How the `token_count()` Function Estimates Token Usage and Detects Large Contexts in Open Notebook

The token_count() function in Open Notebook estimates token consumption by first attempting exact tokenization via tiktoken's "o200k_base" encoder, falling back to a word-count heuristic multiplied by 1.3 when unavailable, and automatically triggers large-context model selection when content exceeds 105,000 tokens.

Open Notebook relies on precise token estimation to manage language model costs and prevent context window overflow. The token_count() function serves as the central utility for this measurement across the entire codebase, providing deterministic token counts that drive everything from model selection to text chunking strategies.

Implementation Details of token_count()

The core implementation resides in open_notebook/utils/token_utils.py. This utility provides a robust two-tier approach to token estimation.

Exact Tokenization with tiktoken

When available, the function imports tiktoken and instantiates the "o200k_base" encoding. This provides an exact token count for the input string, matching the tokenization behavior of modern OpenAI models. The deterministic output ensures consistent measurements across repeated calls.

Fallback Heuristic for Offline Environments

If tiktoken cannot be imported—due to missing dependencies or offline environments—the function degrades gracefully to a word-count estimate multiplied by 1.3. This heuristic statistically approximates English token density, providing reasonable estimates when exact tokenizers are unavailable.

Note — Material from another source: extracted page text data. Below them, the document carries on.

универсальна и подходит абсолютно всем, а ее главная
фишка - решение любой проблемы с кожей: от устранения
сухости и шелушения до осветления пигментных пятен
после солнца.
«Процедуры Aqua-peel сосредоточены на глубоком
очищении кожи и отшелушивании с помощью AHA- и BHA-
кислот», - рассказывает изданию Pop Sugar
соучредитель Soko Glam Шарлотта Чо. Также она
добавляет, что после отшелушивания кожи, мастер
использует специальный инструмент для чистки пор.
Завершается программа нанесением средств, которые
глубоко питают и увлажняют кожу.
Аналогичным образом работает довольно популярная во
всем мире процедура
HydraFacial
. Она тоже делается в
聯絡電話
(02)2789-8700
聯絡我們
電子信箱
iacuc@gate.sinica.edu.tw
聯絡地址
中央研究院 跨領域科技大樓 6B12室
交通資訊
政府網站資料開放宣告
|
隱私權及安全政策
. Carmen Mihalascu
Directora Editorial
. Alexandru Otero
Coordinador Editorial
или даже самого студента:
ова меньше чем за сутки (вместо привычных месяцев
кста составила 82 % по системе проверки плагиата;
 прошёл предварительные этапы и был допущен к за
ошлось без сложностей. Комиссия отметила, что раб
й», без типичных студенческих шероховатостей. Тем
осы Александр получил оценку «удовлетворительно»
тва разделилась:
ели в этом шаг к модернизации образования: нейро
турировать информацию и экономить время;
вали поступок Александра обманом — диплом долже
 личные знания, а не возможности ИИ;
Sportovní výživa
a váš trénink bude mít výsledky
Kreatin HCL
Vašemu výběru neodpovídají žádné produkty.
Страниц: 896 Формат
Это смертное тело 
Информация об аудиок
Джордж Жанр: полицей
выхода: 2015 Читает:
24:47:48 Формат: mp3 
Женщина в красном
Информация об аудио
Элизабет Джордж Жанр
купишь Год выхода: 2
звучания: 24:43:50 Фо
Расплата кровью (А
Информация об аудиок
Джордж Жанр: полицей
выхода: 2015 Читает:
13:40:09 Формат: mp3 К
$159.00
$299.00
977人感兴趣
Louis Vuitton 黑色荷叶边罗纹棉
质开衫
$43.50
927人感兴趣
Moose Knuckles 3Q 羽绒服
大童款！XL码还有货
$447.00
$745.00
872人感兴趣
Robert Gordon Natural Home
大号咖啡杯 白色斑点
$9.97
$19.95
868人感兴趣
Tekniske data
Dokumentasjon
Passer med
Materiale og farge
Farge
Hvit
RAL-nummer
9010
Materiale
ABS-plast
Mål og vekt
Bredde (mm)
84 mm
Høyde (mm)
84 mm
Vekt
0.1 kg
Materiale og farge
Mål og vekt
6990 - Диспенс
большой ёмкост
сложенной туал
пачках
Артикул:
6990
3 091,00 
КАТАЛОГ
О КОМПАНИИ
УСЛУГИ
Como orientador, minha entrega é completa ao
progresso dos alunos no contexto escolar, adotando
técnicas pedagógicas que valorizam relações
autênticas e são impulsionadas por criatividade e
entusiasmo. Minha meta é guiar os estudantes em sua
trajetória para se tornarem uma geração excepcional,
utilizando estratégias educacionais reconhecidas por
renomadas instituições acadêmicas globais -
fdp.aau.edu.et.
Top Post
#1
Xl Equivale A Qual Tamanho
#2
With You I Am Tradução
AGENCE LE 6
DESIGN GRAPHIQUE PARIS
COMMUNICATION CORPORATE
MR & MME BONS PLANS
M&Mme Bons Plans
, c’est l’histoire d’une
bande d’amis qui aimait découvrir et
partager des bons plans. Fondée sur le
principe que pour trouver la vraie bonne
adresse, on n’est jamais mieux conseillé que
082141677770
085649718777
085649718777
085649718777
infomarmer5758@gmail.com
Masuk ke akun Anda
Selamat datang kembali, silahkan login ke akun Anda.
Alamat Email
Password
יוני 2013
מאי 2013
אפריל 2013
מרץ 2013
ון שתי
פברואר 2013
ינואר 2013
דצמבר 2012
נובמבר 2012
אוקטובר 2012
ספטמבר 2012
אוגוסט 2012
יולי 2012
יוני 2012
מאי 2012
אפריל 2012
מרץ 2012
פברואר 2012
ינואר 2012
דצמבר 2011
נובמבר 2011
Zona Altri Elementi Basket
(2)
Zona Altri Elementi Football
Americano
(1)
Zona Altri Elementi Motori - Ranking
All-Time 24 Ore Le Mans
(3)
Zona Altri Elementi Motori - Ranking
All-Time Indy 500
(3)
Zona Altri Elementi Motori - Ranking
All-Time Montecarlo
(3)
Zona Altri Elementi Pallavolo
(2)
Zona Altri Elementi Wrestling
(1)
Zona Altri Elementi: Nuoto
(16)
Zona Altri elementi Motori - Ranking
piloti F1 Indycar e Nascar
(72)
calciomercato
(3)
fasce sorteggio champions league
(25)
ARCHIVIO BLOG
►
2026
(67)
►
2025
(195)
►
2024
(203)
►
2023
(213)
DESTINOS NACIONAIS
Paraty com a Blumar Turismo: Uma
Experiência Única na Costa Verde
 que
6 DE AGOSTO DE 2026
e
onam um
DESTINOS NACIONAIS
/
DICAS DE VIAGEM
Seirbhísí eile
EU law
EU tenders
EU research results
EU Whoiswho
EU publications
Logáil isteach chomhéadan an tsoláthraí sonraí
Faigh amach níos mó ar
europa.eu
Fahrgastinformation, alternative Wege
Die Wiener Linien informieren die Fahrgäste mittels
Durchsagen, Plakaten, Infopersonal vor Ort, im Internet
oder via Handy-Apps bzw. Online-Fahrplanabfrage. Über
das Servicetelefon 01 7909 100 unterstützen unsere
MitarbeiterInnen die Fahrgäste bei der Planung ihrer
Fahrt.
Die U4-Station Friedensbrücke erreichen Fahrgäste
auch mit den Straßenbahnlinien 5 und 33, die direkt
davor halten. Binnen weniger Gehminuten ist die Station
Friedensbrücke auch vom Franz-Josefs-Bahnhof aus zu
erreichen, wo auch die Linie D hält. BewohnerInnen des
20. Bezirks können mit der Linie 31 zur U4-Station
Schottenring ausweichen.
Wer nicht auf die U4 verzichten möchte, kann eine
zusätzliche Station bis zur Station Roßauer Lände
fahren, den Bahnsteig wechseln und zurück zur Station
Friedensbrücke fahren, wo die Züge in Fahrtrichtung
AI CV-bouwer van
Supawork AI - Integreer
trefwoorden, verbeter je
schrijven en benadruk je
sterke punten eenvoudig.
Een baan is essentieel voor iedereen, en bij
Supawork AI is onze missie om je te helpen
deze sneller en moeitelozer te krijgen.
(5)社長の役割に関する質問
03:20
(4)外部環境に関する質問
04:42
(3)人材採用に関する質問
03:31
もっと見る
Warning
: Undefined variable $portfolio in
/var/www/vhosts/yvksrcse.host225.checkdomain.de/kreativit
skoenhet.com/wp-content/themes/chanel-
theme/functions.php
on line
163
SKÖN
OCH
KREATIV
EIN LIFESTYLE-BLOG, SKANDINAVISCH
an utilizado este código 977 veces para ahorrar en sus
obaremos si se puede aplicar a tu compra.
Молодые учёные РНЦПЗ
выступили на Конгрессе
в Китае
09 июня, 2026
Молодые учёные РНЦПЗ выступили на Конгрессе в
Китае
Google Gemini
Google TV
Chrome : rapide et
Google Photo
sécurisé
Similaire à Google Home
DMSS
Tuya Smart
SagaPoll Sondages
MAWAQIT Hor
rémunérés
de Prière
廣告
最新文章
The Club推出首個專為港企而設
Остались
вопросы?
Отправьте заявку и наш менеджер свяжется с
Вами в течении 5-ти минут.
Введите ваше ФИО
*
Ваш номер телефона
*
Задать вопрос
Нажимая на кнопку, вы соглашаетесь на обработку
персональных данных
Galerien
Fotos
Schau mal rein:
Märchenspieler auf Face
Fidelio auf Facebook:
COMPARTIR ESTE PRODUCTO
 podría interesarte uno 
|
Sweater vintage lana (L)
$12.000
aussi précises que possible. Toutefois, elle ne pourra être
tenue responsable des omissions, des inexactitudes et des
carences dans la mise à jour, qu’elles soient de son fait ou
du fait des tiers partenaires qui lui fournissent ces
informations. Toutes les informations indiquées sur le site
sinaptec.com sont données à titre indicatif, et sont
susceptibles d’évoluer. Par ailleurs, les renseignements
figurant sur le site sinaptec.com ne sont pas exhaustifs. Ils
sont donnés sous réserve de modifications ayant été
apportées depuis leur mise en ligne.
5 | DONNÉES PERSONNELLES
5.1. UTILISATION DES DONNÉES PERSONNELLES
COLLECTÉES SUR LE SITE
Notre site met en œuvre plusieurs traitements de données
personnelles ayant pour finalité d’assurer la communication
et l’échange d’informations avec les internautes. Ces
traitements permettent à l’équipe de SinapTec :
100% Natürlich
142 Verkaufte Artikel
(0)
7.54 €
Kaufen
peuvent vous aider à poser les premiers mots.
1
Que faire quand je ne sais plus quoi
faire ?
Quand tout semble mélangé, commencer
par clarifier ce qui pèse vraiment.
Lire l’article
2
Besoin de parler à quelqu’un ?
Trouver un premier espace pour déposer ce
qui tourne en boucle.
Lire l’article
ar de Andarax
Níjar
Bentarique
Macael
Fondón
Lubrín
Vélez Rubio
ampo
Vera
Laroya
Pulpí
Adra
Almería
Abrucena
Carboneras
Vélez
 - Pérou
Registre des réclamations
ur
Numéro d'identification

Cost Estimation Integration

The same module exposes token_cost(), which converts the output of token_count() into estimated monetary costs. This allows the system to log and budget API expenses based on actual token consumption rather than rough character counts.

Large-Context Detection Logic

The primary production use of token_count() occurs in open_notebook/ai/provision.py. Here, the function drives intelligent model routing based on content size.

When provision_langchain_model() receives content for processing, it immediately invokes token_count(content) at line 19. If the returned value exceeds 105,000 tokens, the system logs a warning at line 26 and automatically selects the large-context model via model_manager.get_default_model("large_context"). This threshold prevents truncation errors by ensuring the system switches to models capable of handling extended prompts before processing begins.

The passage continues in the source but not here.